**Problem statement**.
Using the data below, report how many lines hold the word "Sinking". Include nothing else in the reply.

**The records**.

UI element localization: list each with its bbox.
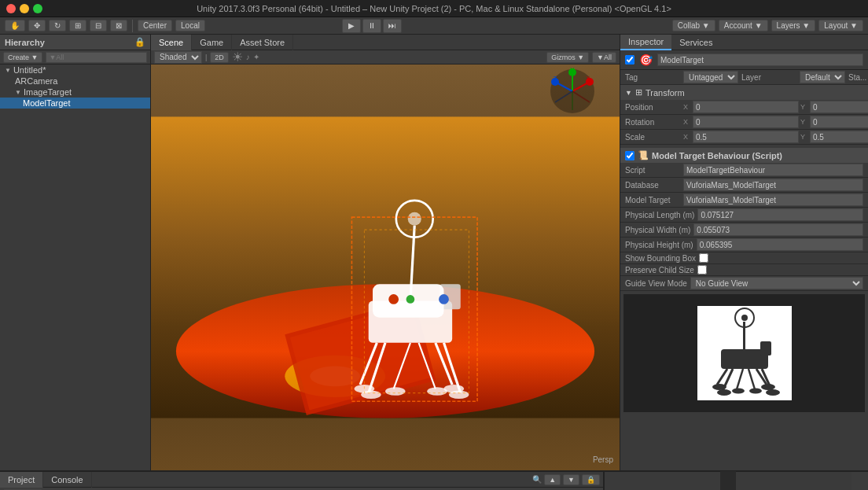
rotation-xyz: X Y Z bbox=[683, 116, 868, 128]
play-button[interactable]: ▶ bbox=[342, 19, 361, 33]
maximize-button[interactable] bbox=[33, 4, 42, 13]
svg-point-50 bbox=[712, 384, 726, 390]
position-y-input[interactable] bbox=[810, 101, 868, 113]
object-name-input[interactable] bbox=[657, 53, 863, 66]
lock-button[interactable]: 🔒 bbox=[582, 474, 600, 485]
script-value-input[interactable] bbox=[683, 164, 863, 176]
preserve-child-checkbox[interactable] bbox=[697, 265, 707, 274]
position-row: Position X Y Z bbox=[620, 100, 868, 115]
window-controls[interactable] bbox=[6, 4, 42, 13]
scene-svg bbox=[151, 64, 620, 470]
tag-select[interactable]: Untagged bbox=[683, 71, 738, 83]
hierarchy-create-button[interactable]: Create ▼ bbox=[3, 52, 42, 63]
scene-tab[interactable]: Scene bbox=[151, 35, 192, 50]
transform-title-icon: ⊞ bbox=[635, 87, 642, 98]
physical-width-input[interactable] bbox=[693, 223, 863, 236]
physical-width-row: Physical Width (m) bbox=[620, 223, 868, 238]
svg-point-54 bbox=[732, 389, 745, 394]
physical-length-input[interactable] bbox=[697, 208, 863, 221]
minimize-button[interactable] bbox=[20, 4, 29, 13]
local-button[interactable]: Local bbox=[175, 20, 205, 31]
rotate-tool-button[interactable]: ↻ bbox=[49, 20, 66, 31]
step-button[interactable]: ⏭ bbox=[383, 19, 402, 33]
hierarchy-item-untitled[interactable]: ▼ Untitled* bbox=[0, 64, 150, 76]
toggle-1-button[interactable]: ▲ bbox=[544, 474, 561, 485]
x-label: X bbox=[683, 103, 691, 111]
svg-point-16 bbox=[449, 390, 469, 399]
account-button[interactable]: Account ▼ bbox=[719, 20, 768, 31]
position-x-wrap: X bbox=[683, 101, 799, 113]
database-label: Database bbox=[625, 181, 680, 190]
svg-point-55 bbox=[749, 389, 762, 394]
asset-store-tab[interactable]: Asset Store bbox=[232, 35, 293, 50]
rx-label: X bbox=[683, 118, 691, 126]
toggle-2-button[interactable]: ▼ bbox=[563, 474, 579, 485]
physical-height-input[interactable] bbox=[697, 238, 863, 251]
preserve-child-label: Preserve Child Size bbox=[625, 266, 694, 274]
model-target-value-input[interactable] bbox=[683, 193, 863, 206]
hand-tool-button[interactable]: ✋ bbox=[5, 20, 25, 31]
hierarchy-item-modeltarget[interactable]: ModelTarget bbox=[0, 98, 150, 109]
inspector-scroll[interactable] bbox=[720, 471, 736, 490]
show-bounding-checkbox[interactable] bbox=[699, 253, 708, 263]
transform-title: Transform bbox=[645, 88, 685, 98]
pause-button[interactable]: ⏸ bbox=[362, 19, 381, 33]
scale-tool-button[interactable]: ⊞ bbox=[69, 20, 86, 31]
scene-view[interactable]: X Y Z Persp bbox=[151, 64, 620, 470]
hierarchy-item-label: ModelTarget bbox=[23, 98, 71, 108]
inspector-tab[interactable]: Inspector bbox=[620, 35, 671, 50]
project-toolbar-right: 🔍 ▲ ▼ 🔒 bbox=[529, 474, 603, 485]
guide-view-select[interactable]: No Guide View bbox=[690, 277, 863, 289]
object-active-checkbox[interactable] bbox=[625, 55, 634, 64]
2d-button[interactable]: 2D bbox=[210, 52, 229, 63]
static-label: Sta... bbox=[848, 73, 868, 82]
hierarchy-panel: Hierarchy 🔒 Create ▼ ▼ Untitled* ARCamer… bbox=[0, 35, 151, 470]
svg-point-17 bbox=[385, 387, 406, 396]
arrow-icon: ▼ bbox=[15, 89, 21, 96]
layers-button[interactable]: Layers ▼ bbox=[771, 20, 816, 31]
scale-x-input[interactable] bbox=[693, 131, 799, 143]
title-bar: Unity 2017.3.0f3 Personal (64bit) - Unti… bbox=[0, 0, 868, 17]
game-tab[interactable]: Game bbox=[192, 35, 232, 50]
move-tool-button[interactable]: ✥ bbox=[28, 20, 46, 31]
gizmos-button[interactable]: Gizmos ▼ bbox=[546, 52, 589, 63]
database-value-input[interactable] bbox=[683, 179, 863, 191]
script-component-header[interactable]: 📜 Model Target Behaviour (Script) bbox=[620, 148, 868, 163]
rect-tool-button[interactable]: ⊟ bbox=[90, 20, 107, 31]
toolbar-sep-2d: | bbox=[205, 53, 207, 61]
scale-y-input[interactable] bbox=[810, 131, 868, 143]
shaded-select[interactable]: Shaded bbox=[154, 51, 202, 64]
physical-width-label: Physical Width (m) bbox=[625, 226, 690, 234]
console-tab[interactable]: Console bbox=[43, 472, 91, 488]
scale-y-wrap: Y bbox=[800, 131, 868, 143]
position-x-input[interactable] bbox=[693, 101, 799, 113]
model-target-row: Model Target bbox=[620, 193, 868, 208]
preview-area bbox=[623, 294, 865, 412]
hierarchy-item-imagetarget[interactable]: ▼ ImageTarget bbox=[0, 87, 150, 98]
rotation-x-input[interactable] bbox=[693, 116, 799, 128]
transform-tool-button[interactable]: ⊠ bbox=[110, 20, 127, 31]
all-button[interactable]: ▼All bbox=[592, 52, 616, 63]
rotation-y-input[interactable] bbox=[810, 116, 868, 128]
svg-point-58 bbox=[741, 315, 748, 321]
rover-preview bbox=[697, 306, 792, 400]
hierarchy-title: Hierarchy bbox=[5, 38, 45, 47]
hierarchy-search-input[interactable] bbox=[46, 52, 147, 63]
guide-view-label: Guide View Mode bbox=[625, 279, 687, 288]
center-button[interactable]: Center bbox=[138, 20, 172, 31]
svg-text:Y: Y bbox=[570, 68, 575, 73]
collab-button[interactable]: Collab ▼ bbox=[672, 20, 715, 31]
transform-section-header[interactable]: ▼ ⊞ Transform bbox=[620, 85, 868, 100]
svg-point-21 bbox=[408, 212, 421, 226]
services-tab[interactable]: Services bbox=[671, 35, 720, 50]
layout-button[interactable]: Layout ▼ bbox=[818, 20, 863, 31]
y-label: Y bbox=[800, 103, 808, 111]
project-tab[interactable]: Project bbox=[0, 472, 43, 488]
scene-background bbox=[151, 64, 620, 470]
close-button[interactable] bbox=[6, 4, 16, 13]
layer-select[interactable]: Default bbox=[800, 71, 845, 83]
script-active-checkbox[interactable] bbox=[625, 151, 634, 160]
hierarchy-item-label: Untitled* bbox=[13, 65, 46, 75]
hierarchy-item-arcamera[interactable]: ARCamera bbox=[0, 76, 150, 87]
hierarchy-item-label: ImageTarget bbox=[24, 87, 72, 97]
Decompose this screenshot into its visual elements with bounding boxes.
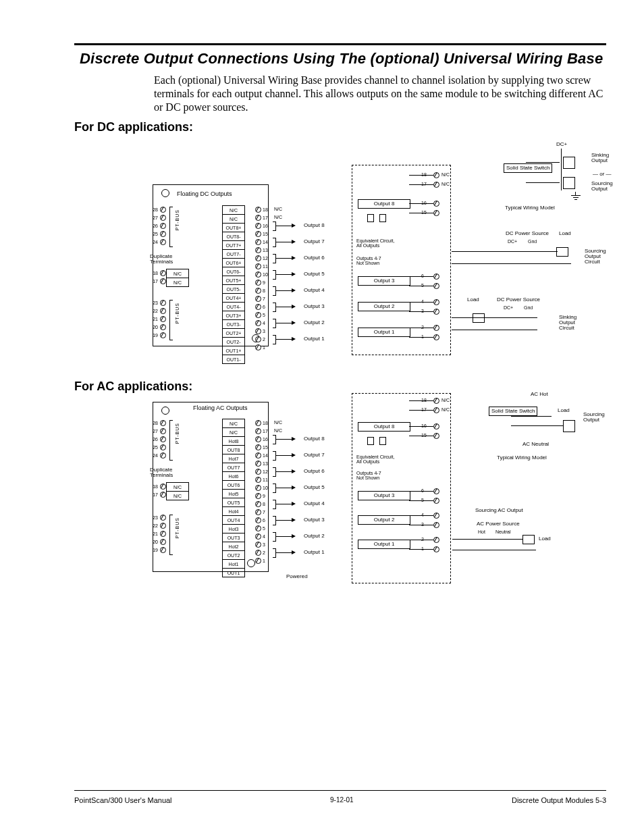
ac-hot-label: AC Hot	[531, 392, 548, 397]
ptbus-label-bot: PT-BUS	[175, 517, 180, 538]
typical-wiring-model: Typical Wiring Model	[497, 455, 547, 461]
dc-power-source-label-1: DC Power Source	[506, 231, 549, 236]
notshown-label: Outputs 4-7 Not Shown	[356, 471, 381, 480]
left-term-nums-bot: 23 22 21 20 19	[146, 298, 158, 339]
top-rule	[74, 43, 606, 45]
ptbus-bracket-top	[169, 207, 173, 247]
mount-hole-top	[161, 407, 169, 415]
footer-left: PointScan/300 User's Manual	[74, 796, 172, 804]
ac-diagram: Floating AC Outputs 28 27 26 25 24 PT-BU…	[153, 397, 618, 593]
duplicate-terminals-label: Duplicate Terminals	[150, 467, 173, 478]
out1-chip: Output 1	[358, 328, 410, 337]
left-title: Floating DC Outputs	[177, 191, 232, 197]
dcplus-label: DC+	[556, 142, 567, 147]
dcplus-rail	[561, 149, 562, 190]
load-block-2	[473, 313, 485, 323]
left-term-nums-top: 28 27 26 25 24	[146, 419, 158, 459]
load-label-2: Load	[467, 297, 479, 303]
sourcing-output-label: Sourcing Output	[591, 181, 613, 192]
powered-label: Powered	[286, 574, 308, 579]
ac-power-source: AC Power Source	[477, 521, 520, 527]
footer-right: Discrete Output Modules 5-3	[512, 796, 606, 804]
switch-box-top	[563, 157, 575, 169]
load-label: Load	[558, 408, 570, 413]
dc-power-source-label-2: DC Power Source	[497, 297, 540, 303]
page-footer: PointScan/300 User's Manual 9-12-01 Disc…	[74, 796, 606, 804]
out8-chip: Output 8	[358, 199, 410, 209]
sourcing-output-label: Sourcing Output	[583, 412, 605, 423]
solid-state-switch: Solid State Switch	[489, 407, 537, 416]
load-label-1: Load	[559, 231, 571, 236]
typical-wiring-model: Typical Wiring Model	[505, 205, 555, 211]
out8-inner-2	[379, 214, 386, 222]
nc-note-17: N/C	[274, 428, 282, 433]
neutral-label: Neutral	[495, 529, 511, 534]
out2-chip: Output 2	[358, 302, 410, 311]
out8-inner-1	[367, 214, 374, 222]
left-title: Floating AC Outputs	[193, 405, 248, 411]
mount-hole-bot	[247, 559, 255, 567]
dcplus-label-2: DC+	[508, 239, 517, 244]
sinking-output-circuit: Sinking Output Circuit	[559, 315, 576, 331]
nc-note-18: N/C	[274, 207, 282, 211]
ac-neutral-label: AC Neutral	[522, 442, 549, 447]
right-term-table: N/CN/CHot8OUT8Hot7OUT7Hot6OUT6Hot5OUT5Ho…	[222, 419, 245, 577]
gnd-label-1: Gnd	[528, 239, 537, 244]
solid-state-switch: Solid State Switch	[504, 163, 552, 173]
duplicate-terminals-label: Duplicate Terminals	[150, 254, 173, 265]
dup-term-table: N/C N/C	[166, 269, 189, 287]
intro-paragraph: Each (optional) Universal Wiring Base pr…	[154, 74, 603, 114]
equivalent-circuit-box: Output 8 Equivalent Circuit, All Outputs…	[352, 393, 451, 583]
left-term-nums-top: 28 27 26 25 24	[146, 205, 158, 246]
right-term-table: N/CN/COUT8+OUT8-OUT7+OUT7-OUT6+OUT6-OUT5…	[222, 205, 245, 364]
mount-hole-top	[161, 189, 169, 197]
dcplus-label-3: DC+	[504, 305, 513, 310]
footer-rule	[74, 790, 606, 791]
out3-chip: Output 3	[358, 491, 410, 500]
section-ac-heading: For AC applications:	[74, 380, 192, 394]
ptbus-label-top: PT-BUS	[175, 423, 180, 444]
section-dc-heading: For DC applications:	[74, 120, 193, 134]
eq-label: Equivalent Circuit, All Outputs	[356, 238, 394, 248]
ground-symbol	[571, 192, 581, 200]
load-block-1	[556, 247, 568, 257]
load-label-2: Load	[539, 536, 551, 542]
ptbus-label-bot: PT-BUS	[175, 303, 180, 323]
nc-note-17: N/C	[274, 215, 282, 219]
hot-label: Hot	[478, 529, 485, 534]
equivalent-circuit-box: Output 8 Equivalent Circuit, All Outputs…	[352, 165, 451, 355]
out8-chip: Output 8	[358, 422, 410, 432]
ptbus-bracket-bot	[169, 300, 173, 340]
out2-chip: Output 2	[358, 515, 410, 525]
sourcing-output-circuit: Sourcing Output Circuit	[585, 249, 606, 265]
load-block	[522, 535, 535, 544]
page-title: Discrete Output Connections Using The (o…	[80, 50, 603, 68]
switch-box	[563, 420, 575, 432]
eq-label: Equivalent Circuit, All Outputs	[356, 454, 394, 464]
or-label: — or —	[593, 172, 612, 177]
sinking-output-label: Sinking Output	[591, 153, 609, 163]
nc-note-18: N/C	[274, 420, 282, 425]
out3-chip: Output 3	[358, 276, 410, 286]
footer-mid: 9-12-01	[330, 796, 353, 804]
ptbus-label-top: PT-BUS	[175, 209, 180, 230]
dup-term-table: N/C N/C	[166, 482, 189, 500]
left-term-nums-bot: 23 22 21 20 19	[146, 513, 158, 554]
sourcing-ac-output: Sourcing AC Output	[475, 508, 523, 513]
notshown-label: Outputs 4-7 Not Shown	[356, 256, 381, 265]
dc-diagram: Floating DC Outputs 28 27 26 25 24 PT-BU…	[153, 142, 618, 358]
dup-term-nums: 18 17	[146, 269, 158, 285]
gnd-label-2: Gnd	[524, 305, 533, 310]
out1-chip: Output 1	[358, 540, 410, 549]
switch-box-bot	[563, 177, 575, 189]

**Task result**.
2